Last week I wrote about when to add an interface to a class. The article finishes with the claim that classes from the application's domain don't usually need an interface. The reason is that domain code isn't going to be swapped out with something else. This code is the result of careful modelling work that's done based on the business domain that you work with. And even if you'd work on, say, two financial software projects in a row, you'll find that the models you produce for each of them will be different in many subtle (if not radical) ways. Paradoxically you'll find that in practice a domain model can sometimes be reused after all. There are some great examples out there. In this article I explain different scenarios of where and how reuse could work.
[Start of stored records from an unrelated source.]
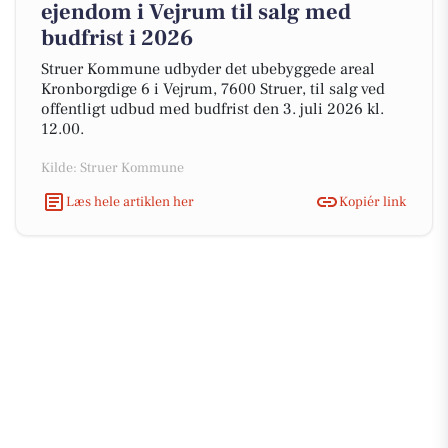
ejendom i Vejrum til salg med
budfrist i 2026
Struer Kommune udbyder det ubebyggede areal
Kronborgdige 6 i Vejrum, 7600 Struer, til salg ved
offentligt udbud med budfrist den 3. juli 2026 kl.
12.00.
Kilde: Struer Kommune
Læs hele artiklen her
Kopiér link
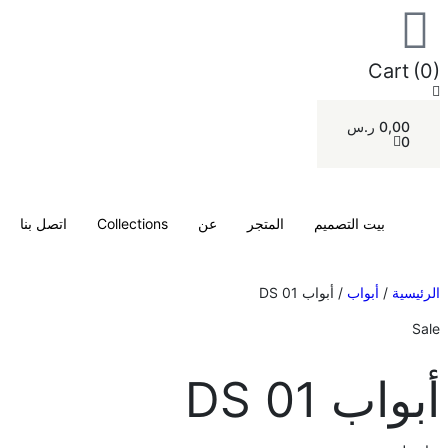
Cart
(0)
0,00
ر.س
0
بيت التصميم
المتجر
عن
Collections
اتصل بنا
الرئيسية
/
أبواب
/ أبواب DS 01
Sale
أبواب DS 01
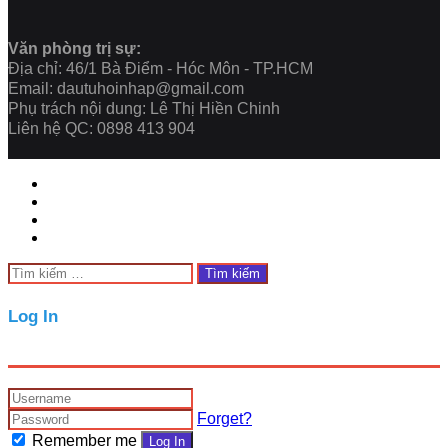
Văn phòng trị sự:
Địa chỉ: 46/1 Bà Điểm - Hóc Môn - TP.HCM
Email: dautuhoinhap@gmail.com
Phụ trách nội dung: Lê Thị Hiền Chinh
Liên hệ QC: 0898 413 904
Facebook
Twitter
WhatsApp
Telegram
Close
Tìm
kiếm
cho:
Close
Log In
Forget?
Remember me
Log In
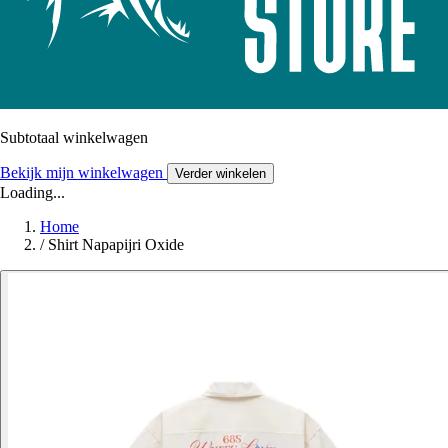
Subtotaal winkelwagen
Bekijk mijn winkelwagen
Verder winkelen
Loading...
Home
/
Shirt Napapijri Oxide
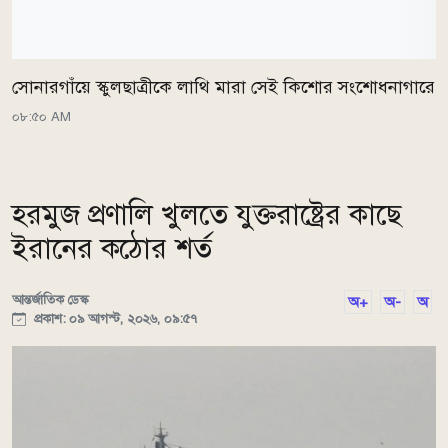
সোনারগাঁয়ে স্কুলছাত্রীকে লাথি মারা সেই কিশোর সংশোধনাগারে
০৮:৫০ AM
হরমুজ প্রণালি খুলতে যুক্তরাষ্ট্রের কাছে
ইরানের কঠোর শর্ত
আন্তর্জাতিক ডেস্ক
অ+
অ-
অ
প্রকাশ: ০৯ আগস্ট, ২০২৬, ০৯:৫৭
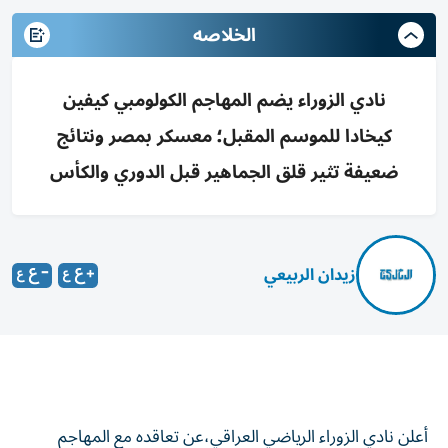
الخلاصه
نادي الزوراء يضم المهاجم الكولومبي كيفين
كيخادا للموسم المقبل؛ معسكر بمصر ونتائج
ضعيفة تثير قلق الجماهير قبل الدوري والكأس
زيدان الربيعي
أعلن نادي الزوراء الرياضي العراقي،عن تعاقده مع المهاجم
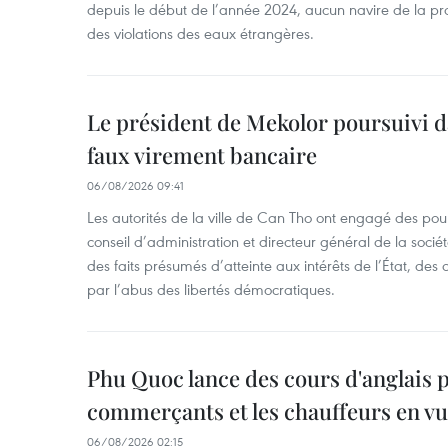
depuis le début de l’année 2024, aucun navire de la pr
des violations des eaux étrangères.
Le président de Mekolor poursuivi d
faux virement bancaire
06/08/2026 09:41
Les autorités de la ville de Can Tho ont engagé des pour
conseil d’administration et directeur général de la soci
des faits présumés d’atteinte aux intérêts de l’État, des 
par l’abus des libertés démocratiques.
Phu Quoc lance des cours d'anglais p
commerçants et les chauffeurs en vu
06/08/2026 02:15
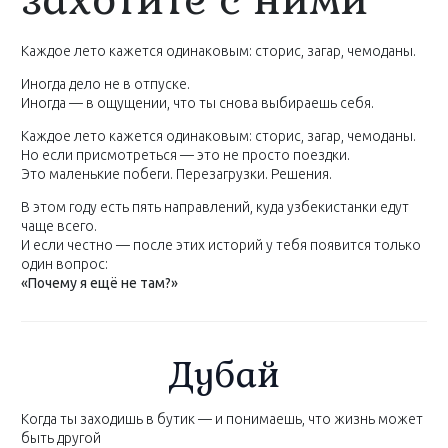
Каждое лето кажется одинаковым: сторис, загар, чемоданы.
Иногда дело не в отпуске.
Иногда — в ощущении, что ты снова выбираешь себя.
Каждое лето кажется одинаковым: сторис, загар, чемоданы.
Но если присмотреться — это не просто поездки.
Это маленькие побеги. Перезагрузки. Решения.
В этом году есть пять направлений, куда узбекистанки едут
чаще всего.
И если честно — после этих историй у тебя появится только
один вопрос:
«Почему я ещё не там?»
Дубай
Когда ты заходишь в бутик — и понимаешь, что жизнь может
быть другой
In "Facts and Fallacies of Software Engineering" (2002), Robert Glass speaks about reuse-in-the-small:
Reuse-in-the-small (libraries of subroutines) began nearly 50 years ago and is a well-solved problem.
Reuse in software is quite possible, but only if the amount of shared code is relatively small. Examples of components with the right size in the PHP ecosystem would be:
- Flysystem (filesystem abstraction)
- ProxyManager (proxy generation)
- JMSSerializer (object serialization)
- Symfony Validator (validation)
And so on. The idea being: if the library is basically a utility function that "got a bit out of hand", but is flexible at the same time, supporting many different use cases, then we can speak of successful reuse. In particular because PHP package maintainers tend to set a very high standard for themselves: every quality indicator should be green, 100%, etc. And so it can happen that these packages have millions and millions of downloads.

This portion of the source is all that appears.